Despite the apparent success of the Inflation Reduction Act (IRA) in lowering prices for key Medicare prescription drugs, pressure continues to mount on pharmaceutical manufacturers with the Trump administration’s quest to put America first by further reducing prices of prescription drugs. One proposal has taken center stage in the pharma pricing conundrum: should the US tie its drug prices to those in other similar per capita economic countries—aka the most-favored nation (MFN) model?

While this debate hypothesizes the potential for substantial cost savings, it also raises complex questions about access, innovation, and global market dynamics. It inherently brings the first question: why would the US import drug prices, but not prices from other industries, even within healthcare?

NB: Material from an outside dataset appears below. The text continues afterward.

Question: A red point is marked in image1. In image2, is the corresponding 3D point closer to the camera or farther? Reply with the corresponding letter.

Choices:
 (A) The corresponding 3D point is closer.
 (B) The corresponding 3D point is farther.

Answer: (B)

The MFN clause: Origins and renewed momentum

Originally introduced in 2020 and revived in 2025 via executive order (EO), the MFN policy seeks to align US prices for certain branded drugs, particularly those without generic or biosimilar competition, to the lowest price available in select Organization for Economic Co-operation and Development countries with a GDP per capita of at least 60% of the US level. This methodology yields a reference basket of roughly 25 diverse countries, ranging from Luxembourg and Switzerland to Slovenia and Lithuania.

However, upon closer inspection, this GDP-based reference system cracks. While these countries may qualify economically, their healthcare infrastructure and pharmaceutical access differ significantly from the US. In Lithuania, for example, 75% of European Medicines Agency-approved drugs were not available as of early 2025, with a median time to market of 859 days. This highlights the disconnect between affordability and accessibility.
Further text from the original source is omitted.